More about HKUST
Towards Unified Visual Intelligence: Bridging Dense Perception and Complex Reasoning in Multimodal Foundation Models
PhD Qualifying Examination
Title: "Towards Unified Visual Intelligence: Bridging Dense Perception and
Complex Reasoning in Multimodal Foundation Models"
by
Mr. Jiazhen LIU
Abstract:
Multimodal Large Language Models (MLLMs) have achieved widespread success in
the visual domain, demonstrating exceptional high-level semantic
understanding in tasks such as visual question answering. However,
constrained by the prevailing discrete token generation paradigm, MLLMs still
face significant bottlenecks in fine-grained dense perception tasks (e.g.,
pixel-level segmentation).
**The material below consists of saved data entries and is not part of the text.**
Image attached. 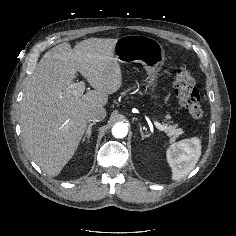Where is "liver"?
Listing matches in <instances>:
<instances>
[{
	"label": "liver",
	"instance_id": "obj_1",
	"mask_svg": "<svg viewBox=\"0 0 236 236\" xmlns=\"http://www.w3.org/2000/svg\"><path fill=\"white\" fill-rule=\"evenodd\" d=\"M117 39L89 38L71 48L61 43L39 61L20 108L24 144L33 161L52 177L73 157L87 128V112L103 107L122 86L114 55ZM77 71L95 90L77 97L67 91Z\"/></svg>",
	"mask_w": 236,
	"mask_h": 236
}]
</instances>
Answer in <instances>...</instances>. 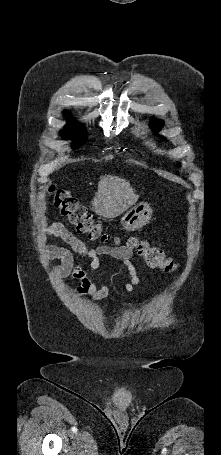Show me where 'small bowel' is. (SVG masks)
<instances>
[{
  "label": "small bowel",
  "mask_w": 221,
  "mask_h": 455,
  "mask_svg": "<svg viewBox=\"0 0 221 455\" xmlns=\"http://www.w3.org/2000/svg\"><path fill=\"white\" fill-rule=\"evenodd\" d=\"M45 235L54 236L68 247L49 245L45 247L44 254L48 258L56 259L59 264L55 267V273L60 277H73L79 281L75 288L78 295H88L94 300H101L109 293L106 284L97 285L93 272L100 266V258L109 256L122 262L129 273V280L125 283L127 292H135L140 284V276L131 263L133 251L123 246L118 248L108 246L91 247L84 240L71 233L64 225L60 223L47 227ZM78 255L86 261L87 268L75 261Z\"/></svg>",
  "instance_id": "1"
}]
</instances>
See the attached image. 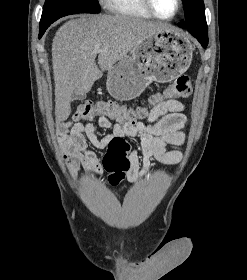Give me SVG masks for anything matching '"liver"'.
Listing matches in <instances>:
<instances>
[{
  "instance_id": "6515ba94",
  "label": "liver",
  "mask_w": 247,
  "mask_h": 280,
  "mask_svg": "<svg viewBox=\"0 0 247 280\" xmlns=\"http://www.w3.org/2000/svg\"><path fill=\"white\" fill-rule=\"evenodd\" d=\"M167 29L172 27L166 23L122 15H82L63 24L52 43L56 122L69 117L74 95L85 97L104 71L141 41Z\"/></svg>"
}]
</instances>
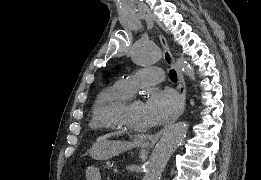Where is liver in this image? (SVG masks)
Segmentation results:
<instances>
[{"label": "liver", "instance_id": "1", "mask_svg": "<svg viewBox=\"0 0 261 180\" xmlns=\"http://www.w3.org/2000/svg\"><path fill=\"white\" fill-rule=\"evenodd\" d=\"M120 134H124V132H112V134H105V136H100L97 142H102V140H106V138H111V136H120Z\"/></svg>", "mask_w": 261, "mask_h": 180}]
</instances>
Equipping MLLMs with native dense perception is
paramount for two reasons: first, it represents the ultimate pursuit of a
unified visual foundation model capable of handling all vision tasks within a
single closed-loop architecture; second, this low-level perception
fundamentally enhances the model's high-level comprehension. For instance, by
explicitly detecting or segmenting targets during Chain-of-Thought (CoT)
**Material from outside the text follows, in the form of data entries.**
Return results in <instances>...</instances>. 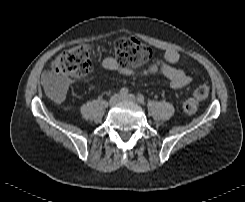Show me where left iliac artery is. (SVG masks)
<instances>
[{"mask_svg":"<svg viewBox=\"0 0 245 202\" xmlns=\"http://www.w3.org/2000/svg\"><path fill=\"white\" fill-rule=\"evenodd\" d=\"M137 100L139 103L144 104V96L142 94L137 95Z\"/></svg>","mask_w":245,"mask_h":202,"instance_id":"44dca946","label":"left iliac artery"}]
</instances>
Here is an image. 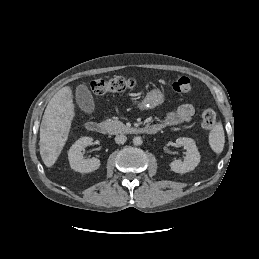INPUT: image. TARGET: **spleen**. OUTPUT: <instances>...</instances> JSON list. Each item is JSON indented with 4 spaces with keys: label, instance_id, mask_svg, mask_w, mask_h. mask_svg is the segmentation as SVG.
<instances>
[{
    "label": "spleen",
    "instance_id": "obj_1",
    "mask_svg": "<svg viewBox=\"0 0 259 259\" xmlns=\"http://www.w3.org/2000/svg\"><path fill=\"white\" fill-rule=\"evenodd\" d=\"M224 143L225 135L223 126L218 122L209 133V144L215 153L220 154L223 151Z\"/></svg>",
    "mask_w": 259,
    "mask_h": 259
}]
</instances>
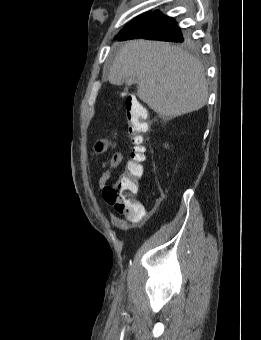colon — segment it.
<instances>
[{"instance_id": "5ec220e1", "label": "colon", "mask_w": 261, "mask_h": 340, "mask_svg": "<svg viewBox=\"0 0 261 340\" xmlns=\"http://www.w3.org/2000/svg\"><path fill=\"white\" fill-rule=\"evenodd\" d=\"M146 109L135 98L126 100V132L133 147L125 163L124 171L112 186L106 187L103 195L106 202L121 214L139 216L144 207L134 199L139 191V181L145 174V149L143 135L147 131Z\"/></svg>"}]
</instances>
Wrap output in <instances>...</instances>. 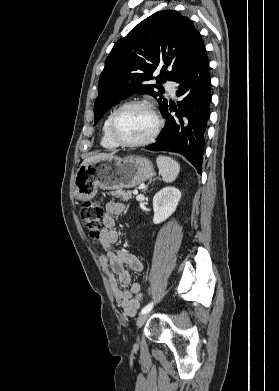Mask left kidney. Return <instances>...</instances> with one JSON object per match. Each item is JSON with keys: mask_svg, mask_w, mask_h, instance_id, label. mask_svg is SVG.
<instances>
[{"mask_svg": "<svg viewBox=\"0 0 279 391\" xmlns=\"http://www.w3.org/2000/svg\"><path fill=\"white\" fill-rule=\"evenodd\" d=\"M181 192L175 187H164L153 197V223L159 224L173 214L180 201Z\"/></svg>", "mask_w": 279, "mask_h": 391, "instance_id": "obj_1", "label": "left kidney"}]
</instances>
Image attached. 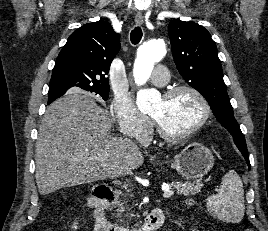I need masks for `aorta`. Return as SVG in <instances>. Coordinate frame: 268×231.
I'll use <instances>...</instances> for the list:
<instances>
[{"label":"aorta","mask_w":268,"mask_h":231,"mask_svg":"<svg viewBox=\"0 0 268 231\" xmlns=\"http://www.w3.org/2000/svg\"><path fill=\"white\" fill-rule=\"evenodd\" d=\"M165 54L166 46L163 40H151L139 47L133 68L134 80L137 85H143L148 81L154 64L161 61ZM158 98L159 93L155 89L140 90L137 93V107L140 111L149 110L151 102Z\"/></svg>","instance_id":"aorta-1"}]
</instances>
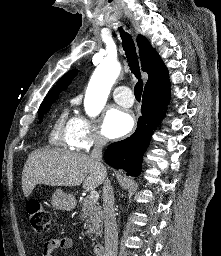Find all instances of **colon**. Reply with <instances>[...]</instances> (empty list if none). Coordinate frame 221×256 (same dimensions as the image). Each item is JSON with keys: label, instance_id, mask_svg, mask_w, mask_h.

reasoning, models can effectively suppress background clutter and anchor
their logical deductions in precise visual cues. Consequently, this report
focuses on two core objectives: first, exploring how to optimize existing
MLLM architectures to natively and efficiently support diverse dense
perception tasks; and second, investigating how to deeply integrate these
dense perception capabilities into the intrinsic reasoning mechanisms of
MLLMs, paving the way for a unified, end-to-end foundation model capable of
Latent Visual Reasoning.
Date: Tuesday, 14 April 2026
Time: 2:00pm - 4:00pm
Venue: Room 2132C
Lift 22
Committee Members: Dr. Long Chen (Supervisor)
Dr. Dan Xu (Chairperson)
Dr. Qifeng Chen